Seems like lots of new goodies here. 
Does anyone know if recent updates have made it possible to do the 7DII Hands Free, the last update I have you have to do the adjustments to the AFMA manually between shots, kind of tiresome and time consuming compared to the "start it and do something else" while the fully automated test runs. 

Cheers, Graham.


----------



## Mt Spokane Photography (Oct 6, 2017)

Valvebounce said:


> Hi Folks.
> Seems like lots of new goodies here.
> Does anyone know if recent updates have made it possible to do the 7DII Hands Free, the last update I have you have to do the adjustments to the AFMA manually between shots, kind of tiresome and time consuming compared to the "start it and do something else" while the fully automated test runs.
> 
> Cheers, Graham.



You can check the FoCal site, but I doubt it. I may yet buy a 80D.

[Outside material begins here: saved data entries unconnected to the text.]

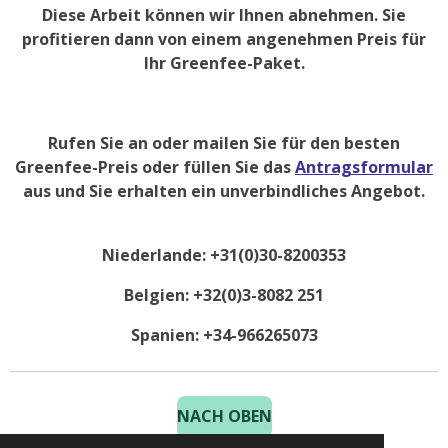
Diese Arbeit können wir Ihnen abnehmen. Sie
profitieren dann von einem angenehmen Preis für
Ihr Greenfee-Paket.
Rufen Sie an oder mailen Sie für den besten
Greenfee-Preis oder füllen Sie das
Antragsformular
aus und Sie erhalten ein unverbindliches Angebot.
Niederlande: +31(0)30-8200353
Belgien: +32(0)3-8082 251
Spanien: +34-966265073
NACH OBEN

This is what the email I received this morning said:
Canon EOS 6D Mark II Reikan FoCal 2.5 brings support for the Canon EOS 6D Mark II. An added bonus is like the recent Canon 80D this camera also works in Hands Free Mode - with no user input required at all once you press the Go button!


----------



## Talys (Oct 6, 2017)

Cool! Thanks for the tip! I'll have to get the update


----------



## kaihp (Oct 6, 2017)

Valvebounce said:


> Does anyone know if recent updates have made it possible to do the 7DII Hands Free, the last update I have you have to do the adjustments to the AFMA manually between shots, kind of tiresome and time consuming compared to the "start it and do something else" while the fully automated test runs.



As I recall, the 7DII has two AFMA values - Wide & Tele - and this isn't exported in Canon's software interface. TL;DR: it's not supported and cannot be, until Canon creates the SDK and releases documentation for it.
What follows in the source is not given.